With high-order textures features, there were increases and decreases in a number of local and regional features in both benign and malignant tumours but with no consistent pattern. This suggests that considering texture features as showing heterogeneity or homogeneity in a binary manner is probably an oversimplification of what each feature represents mathematically. Similarly, a consistent pattern of change was not seen with model-based fractal features.

A number of technical factors are known to affect the measurement and reproducibility of texture features including matrix size, reconstruction parameters, bin width and tumour volume [4, 6, 7]. Our findings demonstrate additionally the importance of quoting post-injection 18F-FDG scanning times when discussing texture features and the importance of consistent post-injection 18F-FDG scanning times when comparing global and texture features of patient tumours in inter- and intra-patient longitudinal studies.
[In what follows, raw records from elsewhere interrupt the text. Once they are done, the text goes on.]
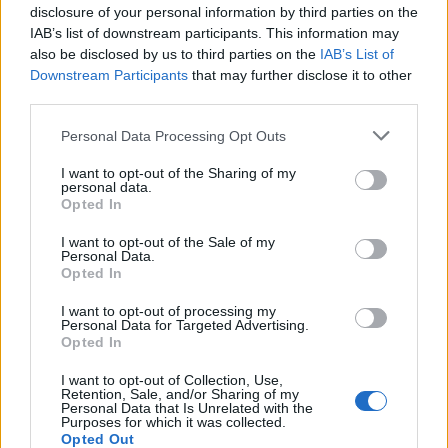
disclosure of your personal information by third parties on the
IAB’s list of downstream participants. This information may
also be disclosed by us to third parties on the
IAB’s List of
Downstream Participants
that may further disclose it to other
Σε σύγκριση με τα παλαιά τύπου πλοία, ο νέος
third parties.
«πράσινος» στόλος της AVRAMAR, μειώνει τις
Please note that this website/app uses one or more Google
Personal Data Processing Opt Outs
κλιματικές επιπτώσεις, στα αέρια θερμοκηπίου
services and may gather and store information including but
not limited to your visit or usage behaviour. You may click to
I want to opt-out of the Sharing of my
(GHG) κατά 75,2% και τα νέα πλοία της εταιρείας,
personal data.
grant or deny consent to Google and its third-party tags to
δύναται να χαρακτηριστούν ως «CNS-Climate
Opted In
use your data for below specified purposes in below Google
Neutral Ships».
consent section.
I want to opt-out of the Sale of my
Personal Data.
Opted In
Η AVRAMAR είναι η μεγαλύτερη παραγωγός, υψηλής
I want to opt-out of processing my
ποιότητας ψαριών σε Ελλάδα και Ισπανία. Έχει
Personal Data for Targeted Advertising.
καθετοποιημένες εργασίες, από ζωοτροφές έως
Opted In
προϊόντα προστιθέμενης αξίας, ενώ έχει
I want to opt-out of Collection, Use,
Retention, Sale, and/or Sharing of my
αναγνωριστεί για τα κορυφαία είδη που προσφέρει:
Personal Data that Is Unrelated with the
το φαγκρί, το λαβράκι, την τσιπούρα και τον
Purposes for which it was collected.
Opted Out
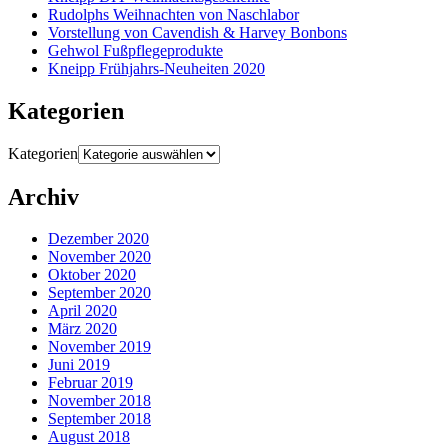
Rudolphs Weihnachten von Naschlabor
Vorstellung von Cavendish & Harvey Bonbons
Gehwol Fußpflegeprodukte
Kneipp Frühjahrs-Neuheiten 2020
Kategorien
Kategorien
Archiv
Dezember 2020
November 2020
Oktober 2020
September 2020
April 2020
März 2020
November 2019
Juni 2019
Februar 2019
November 2018
September 2018
August 2018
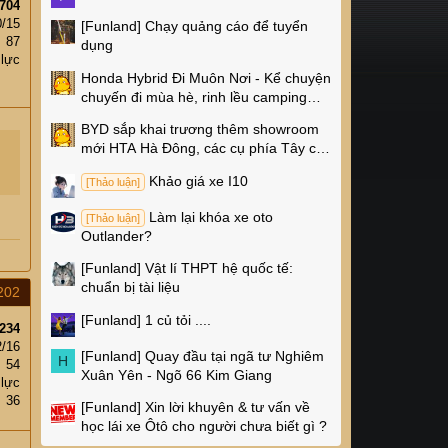
704
0/15
[Funland]
Chạy quảng cáo để tuyển
87
dụng
 lực
Honda Hybrid Đi Muôn Nơi - Kể chuyện
chuyến đi mùa hè, rinh lều camping
Naturehike 4 triệu về nhà!
BYD sắp khai trương thêm showroom
mới HTA Hà Đông, các cụ phía Tây có
thêm chỗ xem xe rồi!
Khảo giá xe I10
[Thảo luận]
Làm lại khóa xe oto
[Thảo luận]
Outlander?
[Funland]
Vật lí THPT hệ quốc tế:
chuẩn bị tài liệu
202
[Funland]
1 củ tỏi ....
234
2/16
[Funland]
Quay đầu tại ngã tư Nghiêm
H
54
Xuân Yên - Ngõ 66 Kim Giang
 lực
36
[Funland]
Xin lời khuyên & tư vấn về
học lái xe Ôtô cho người chưa biết gì ?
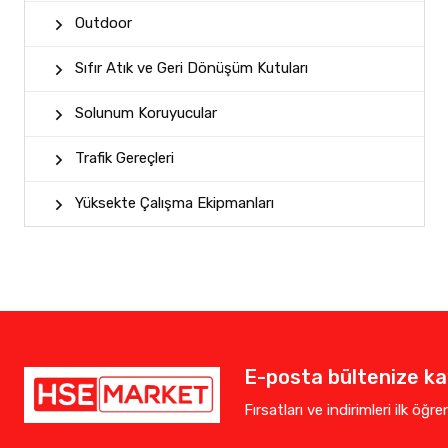
Outdoor
Sıfır Atık ve Geri Dönüşüm Kutuları
Solunum Koruyucular
Trafik Gereçleri
Yüksekte Çalışma Ekipmanları
E-posta bültenize kay
Fırsatları ve indirimleri ilk öğr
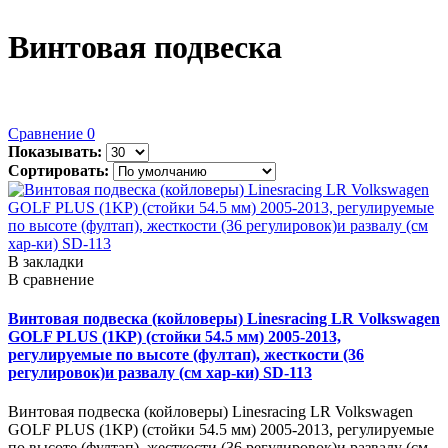
Винтовая подвеска
Сравнение
0
Показывать:
Сортировать:
В закладки
В сравнение
Винтовая подвеска (койловеры) Linesracing LR Volkswagen
GOLF PLUS (1KP) (стойки 54.5 мм) 2005-2013,
регулируемые по высоте (фултап), жесткости (36
регулировок)и развалу (см хар-ки) SD-113
Винтовая подвеска (койловеры) Linesracing LR Volkswagen
GOLF PLUS (1KP) (стойки 54.5 мм) 2005-2013, регулируемые
по высоте (фултап), жесткости (36 регулировок)и развалу (см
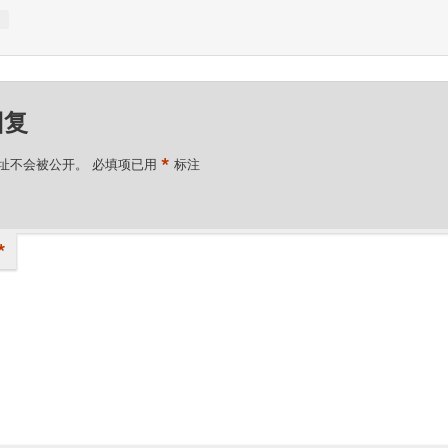
↓
回复
*
址不会被公开。
必填项已用
标注
*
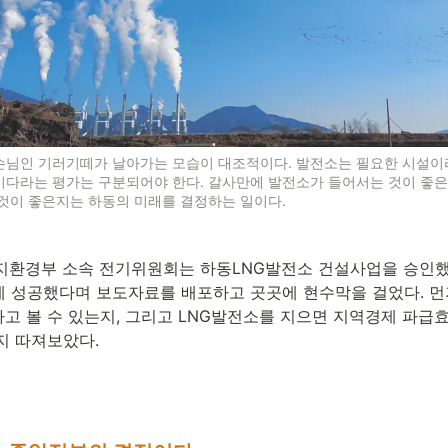
손님인 기러기떼가 날아가는 모습이 대조적이다. 발전소는 필요한 시설이
이다라는 평가는 구분되어야 한다. 갈사만에 발전소가 들어서는 것이 좋은
것이 좋은지는 하동의 미래를 결정하는 일이다.
지환경부 소속 전기위원회는 하동LNG발전소 건설사업을 승인했다
에 성공했다며 보도자료를 배포하고 곳곳에 현수막을 걸었다. 먼
고 볼 수 있는지, 그리고 LNG발전소를 지으면 지역경제 파급
지 따져보았다.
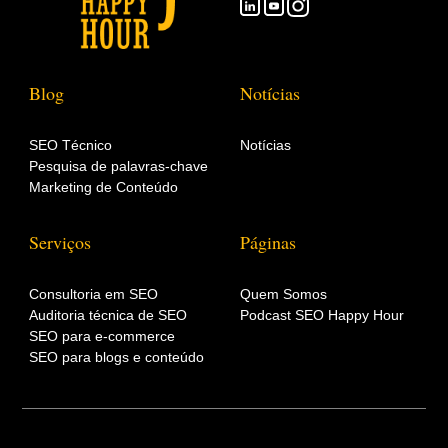
Blog
Notícias
SEO Técnico
Notícias
Pesquisa de palavras-chave
Marketing de Conteúdo
Serviços
Páginas
Consultoria em SEO
Quem Somos
Auditoria técnica de SEO
Podcast SEO Happy Hour
SEO para e-commerce
SEO para blogs e conteúdo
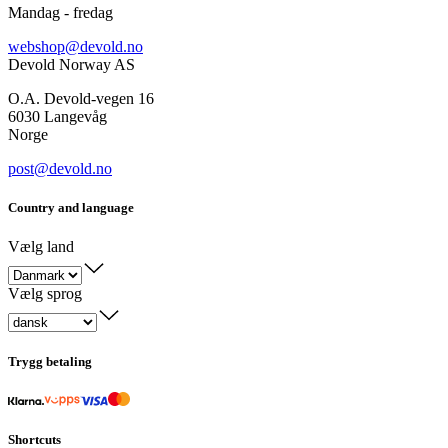
Mandag - fredag
webshop@devold.no
Devold Norway AS
O.A. Devold-vegen 16
6030 Langevåg
Norge
post@devold.no
Country and language
Vælg land
Vælg sprog
Trygg betaling
Shortcuts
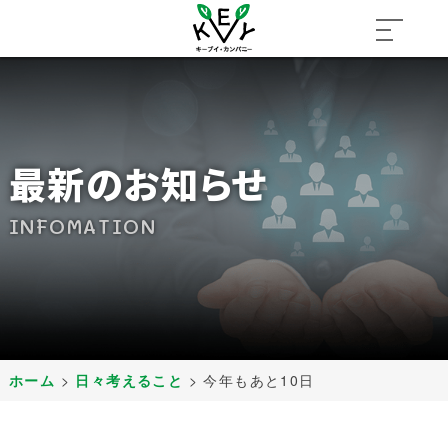
最新のお知らせ
INFOMATION
ホーム
>
日々考えること
>
今年もあと10日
There are some limitations to our study. We only considered PNSTs in NF1 patients and as such, it is not possible to generalise these findings to other tumour types, and future research should investigate how texture features change over time in other cancers. Scans were acquired at 101.5 ± 15.0 and 251.7 ± 18.4 min post-injection in this study as per the clinical protocol in our department [8]. Therefore, we cannot comment on the detail of the kinetics of change between these time points or on the magnitude of change compared to scans acquired at 60 min post-injection, which is a more commonly used clinical protocol elsewhere. Whilst two scanners were used for data used in this study, the acquisition and reconstruction parameters were identical and knowing that quantitative differences were minimal [12], it is unlikely that this will have introduced a significant bias in results. All the tumours included in this project were segmented manually on the CT component of the PET/CT scan, and therefore ROIs are subject to more variability than semi-automated methods such as threshold-based or FLAB. This was unavoidable as low-grade activity in many of the tumours meant that automated methods and direct ROI placement on the PET images proved impossible. However, even on non-contrast-enhanced CT scans as used in our study, the edges of benign and malignant neurofibromas are usually well demarcated (Fig. 1), thus facilitating ROI definition and VOI definition proved straightforward with good inter-observer reproducibility. This method also has the advantage of minimising differences in segmentation volumes due to changes in 18F-FDG distribution, ensuring the whole tumour is included at both time points. The ROIs that were drawn on the CT scan were mapped onto the PET scan. Although all scans were checked qualitatively by an experienced operator to ensure there was no mis-registration of the ROIs, we otherwise made the assumption of accurate co-registration with no patient movement between CT and PET acquisitions.

As the later scans had fewer counts following radioactive decay of 18F-FDG, we cannot exclude image noise as an element that may have contributed to differences in texture features. However, more texture features reduced with time (i.e., became more homogeneous) and so it is unlikely that this is a dominant effect. Lastly, the literature suggests that many texture features may be redundant due to collinearity between features and that only a small number of features should be used based on robustness to technical factors and reproducibility [4, 6]. However, as an initial study of the phenomenon of change in texture feature quantification with time, we preferred to report on multiple features with and without known collinearity to document these findings as broadly as possible.

Conclusions

This study has demonstrated that many 18F-FDG PET texture features differ significantly between early and late scan acquisition time points. As such, it is important to scan patients at consistent times when measuring texture features in longitudinal patient studies, especially in multi-centre patient trials.